My relief, intense though it was, was accompanied by a sense of anti-climax. Was it for this sordid and uninspiring solution that I had sacrificed sleep and my peace of mind, had almost quarrelled with Hera and wrecked any pleasure I might have had in recollecting my holiday? Thoughts of the holiday, however, emboldened me, over lunch, to put a question to Dame Beatrice.
‘I told you what was the object of the exercise,’ I said. ‘Why Hera and I took the holiday?’
‘To test whether you and your fiancée were sufficiently compatible in temperament to risk taking one another in marriage, I think you said.’
‘Yes. Well, if I may ask such a question, what do you think, now that you’ve heard the whole story?’
‘Ask Laura. She can usually read my mind.’
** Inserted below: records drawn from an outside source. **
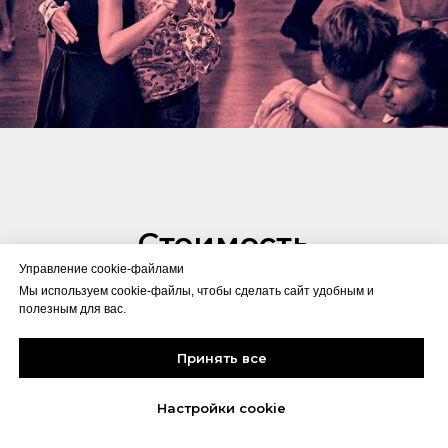
Стоимость
Управление cookie-файлами
Мы используем cookie-файлы, чтобы сделать сайт удобным и
полезным для вас.
Принять все
Настройки cookie
Цены на семинары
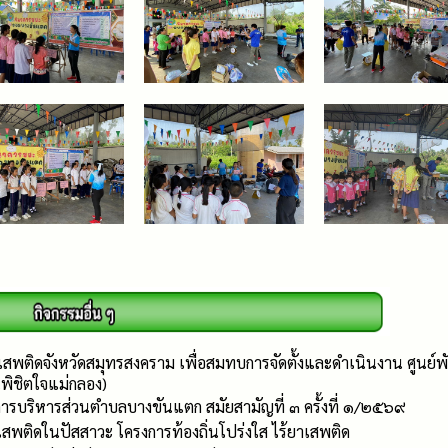
เสพติดจังหวัดสมุทรสงคราม เพื่อสมทบการจัดตั้งและดำเนินงาน ศูนย์พัก
พิชิตใจแม่กลอง)
ารบริหารส่วนตำบลบางขันแตก สมัยสามัญที่ ๓ ครั้งที่ ๑/๒๕๖๙
พติดในปัสสาวะ โครงการท้องถิ่นโปร่งใส ไร้ยาเสพติด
‘Some chicken, some neck!’ said Laura obscurely, but I knew what she meant. I, too, found Dame Beatrice formidable. ‘All right, then.’ Laura said. ‘If it were up to me, I’m bound to say I think you’re batting on a sticky wicket. Your young woman wears the trousers at present. That’s all right during the period of wooing, but I’m not sure it would work in married life. You would find yourself the toad under the harrow.’